* [Your task]: Could you write out every record below exactly, leaving out any pictures?

[[ Data for processing, beginning ]]

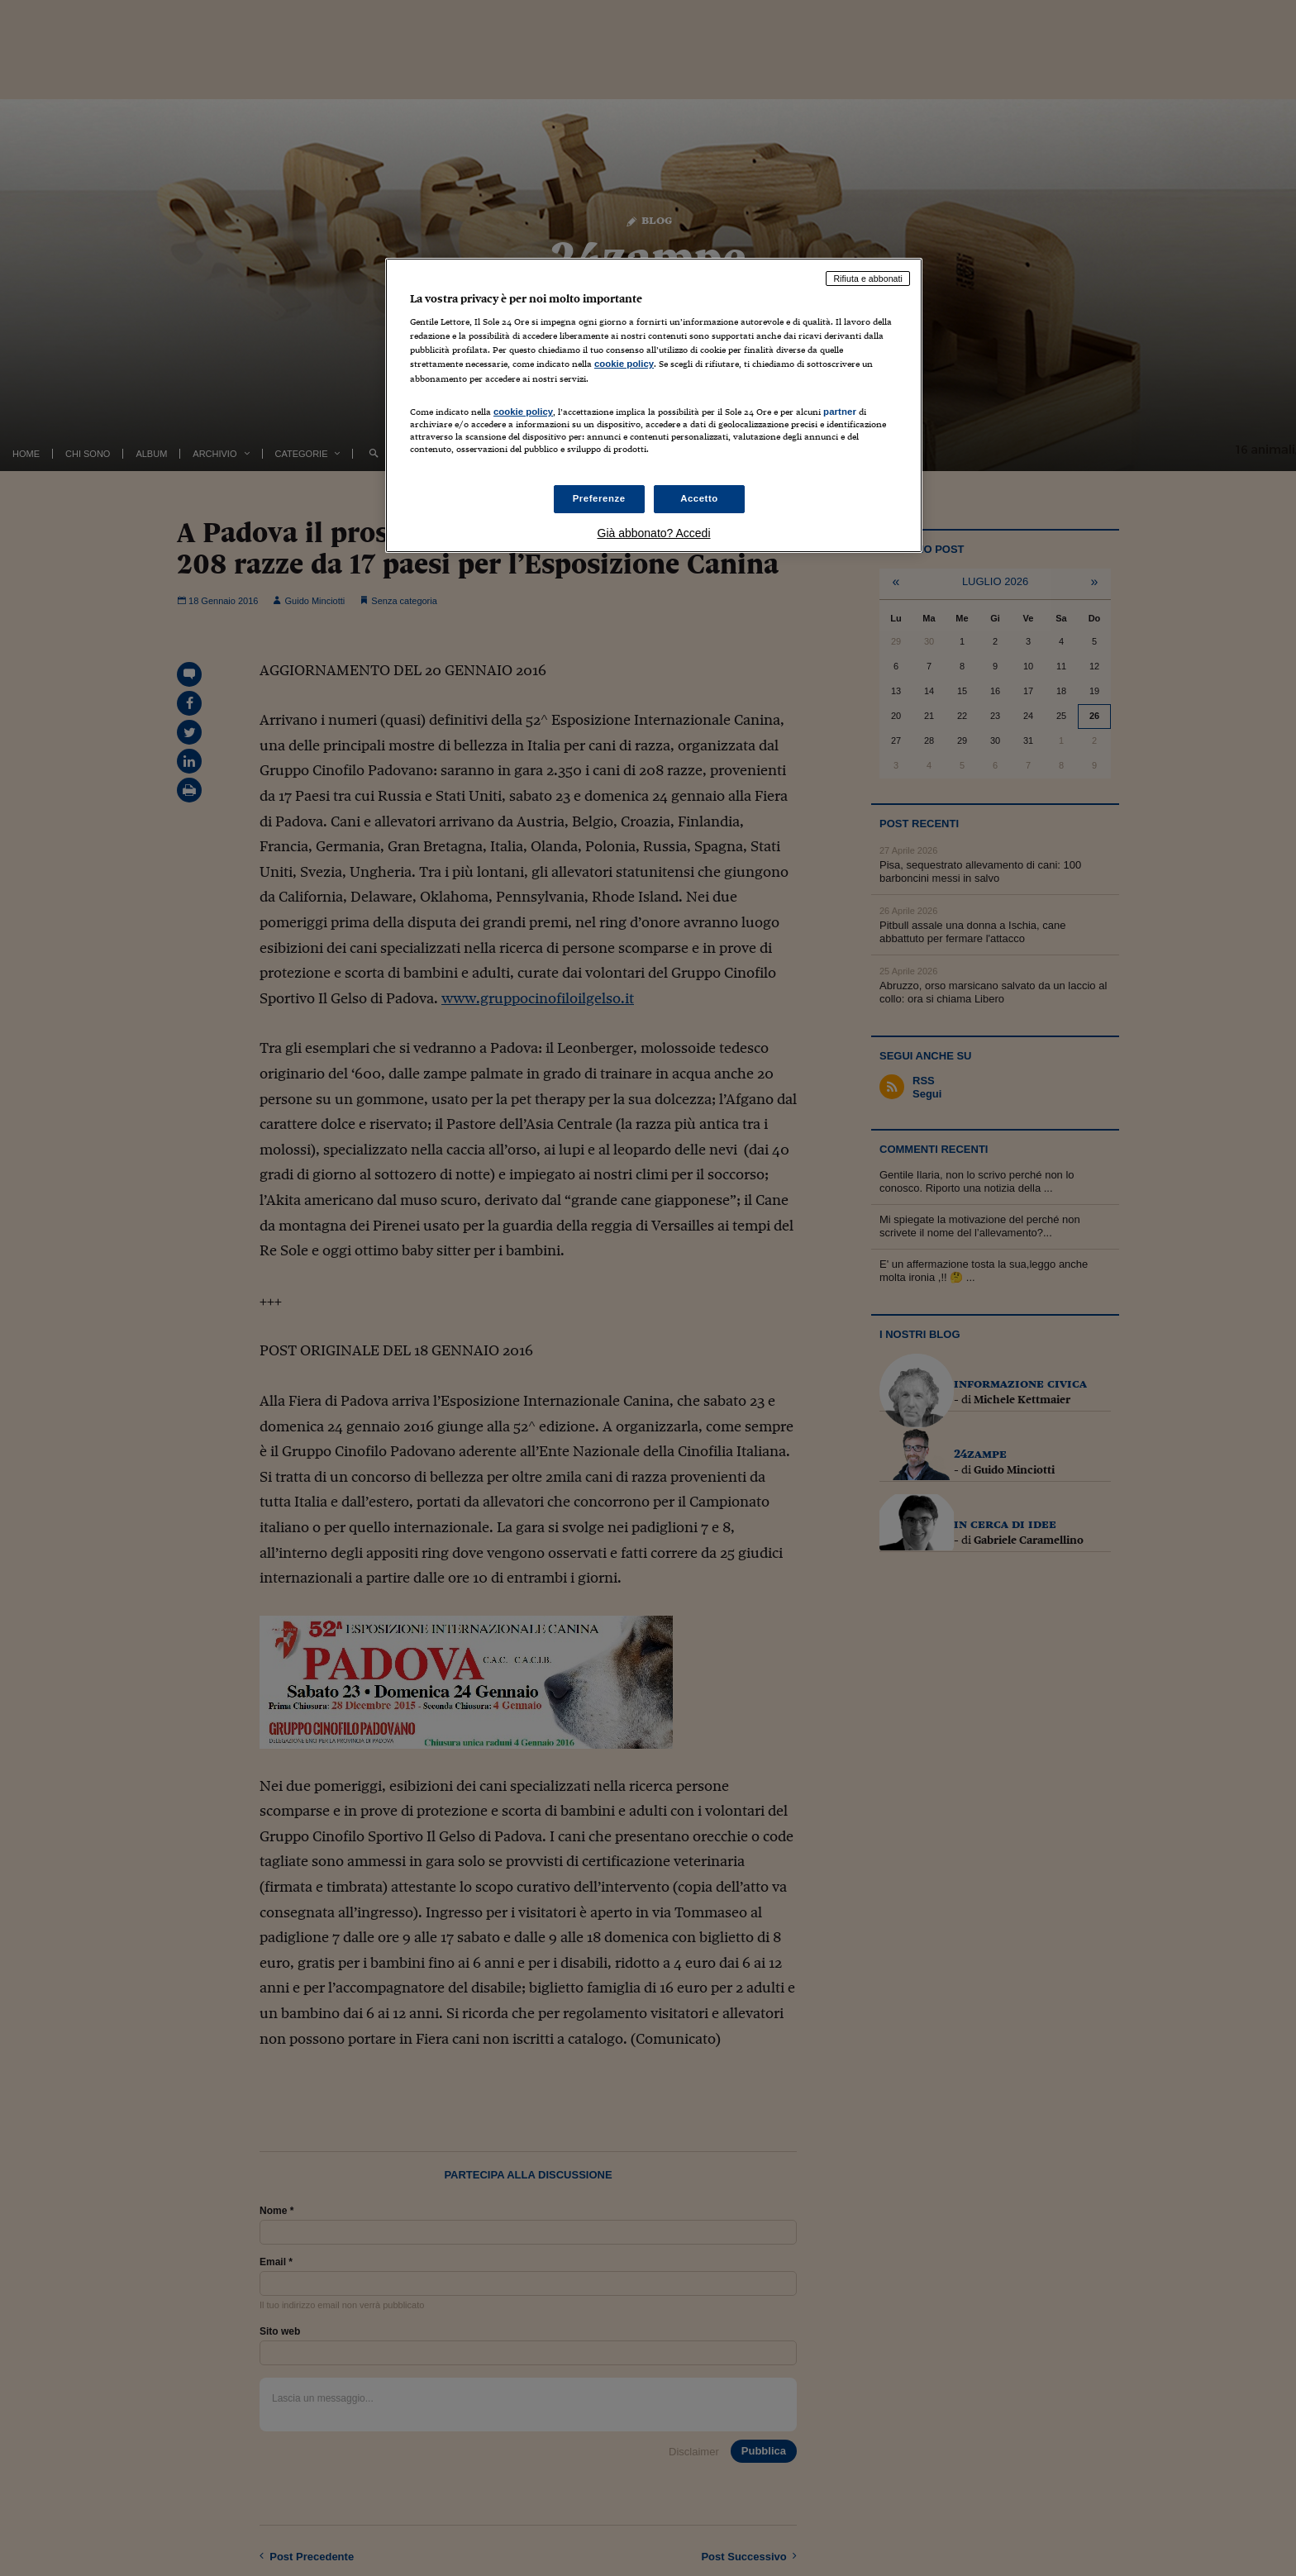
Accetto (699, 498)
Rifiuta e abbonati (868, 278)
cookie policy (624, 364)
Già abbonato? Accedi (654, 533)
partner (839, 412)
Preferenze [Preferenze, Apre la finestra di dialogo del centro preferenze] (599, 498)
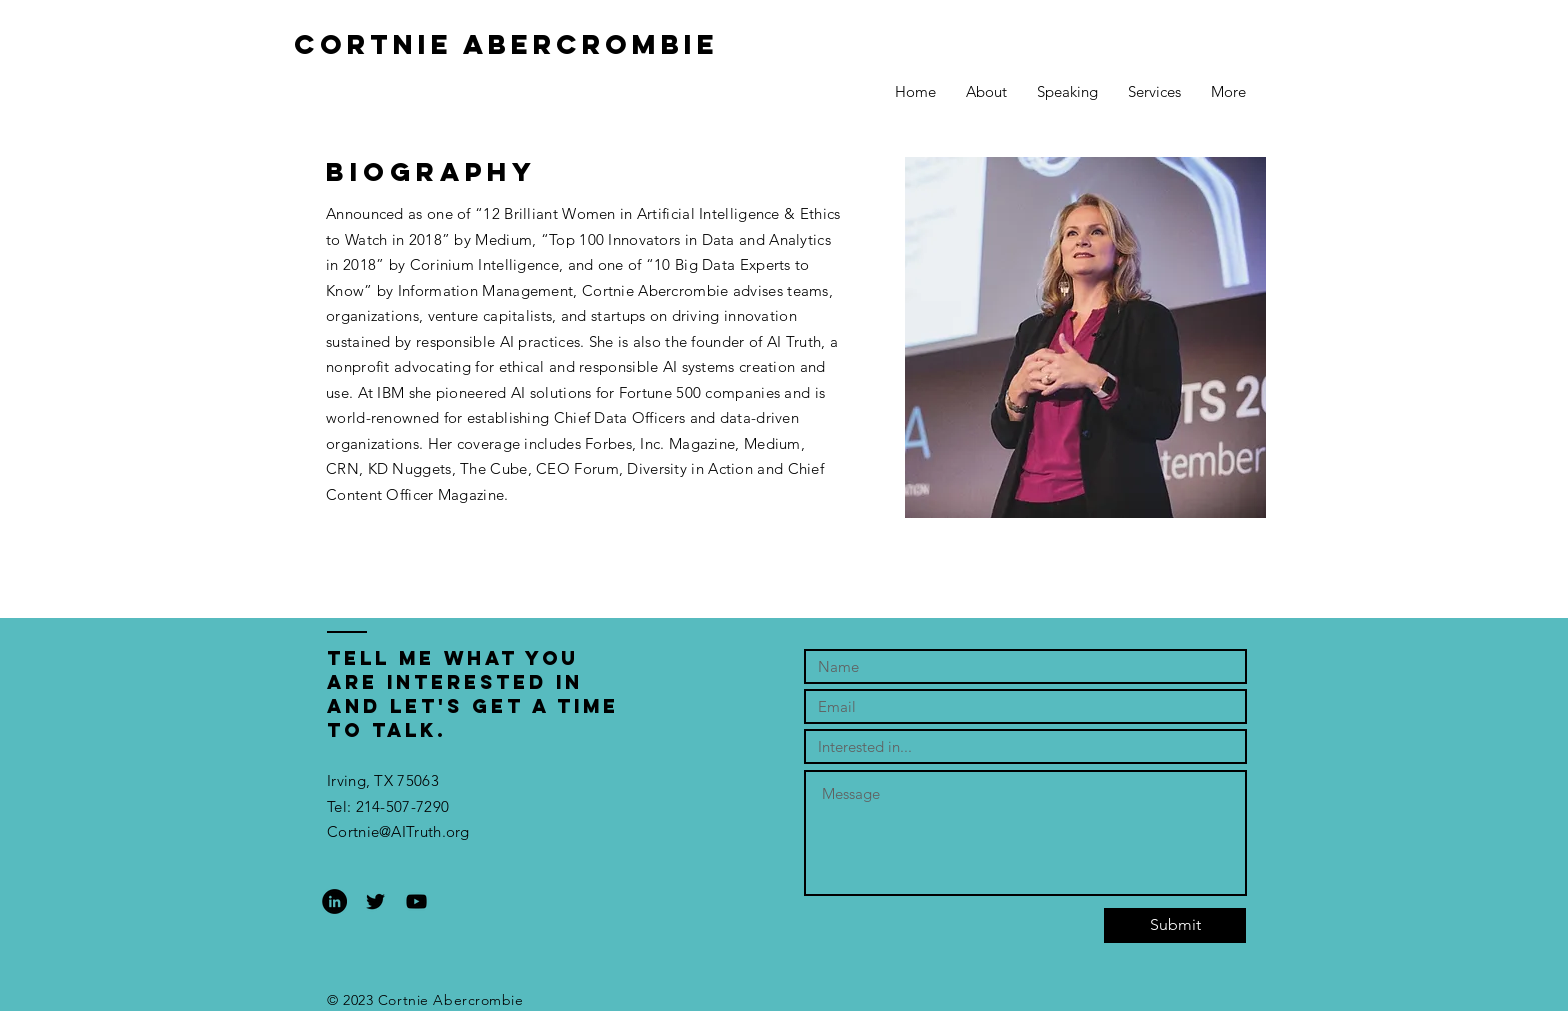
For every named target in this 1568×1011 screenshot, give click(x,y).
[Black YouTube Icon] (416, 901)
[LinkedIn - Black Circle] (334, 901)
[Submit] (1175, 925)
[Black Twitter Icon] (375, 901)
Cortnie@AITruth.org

[[ Data for processing, end ]]

* [Output for this task]:
Accetto (699, 498)
Rifiuta e abbonati (868, 278)
cookie policy (624, 364)
Già abbonato? Accedi (654, 533)
partner (839, 412)
Preferenze [Preferenze, Apre la finestra di dialogo del centro preferenze] (599, 498)
For every named target in this 1568×1011 screenshot, give click(x,y).
[Black YouTube Icon] (416, 901)
[LinkedIn - Black Circle] (334, 901)
[Submit] (1175, 925)
[Black Twitter Icon] (375, 901)
Cortnie@AITruth.org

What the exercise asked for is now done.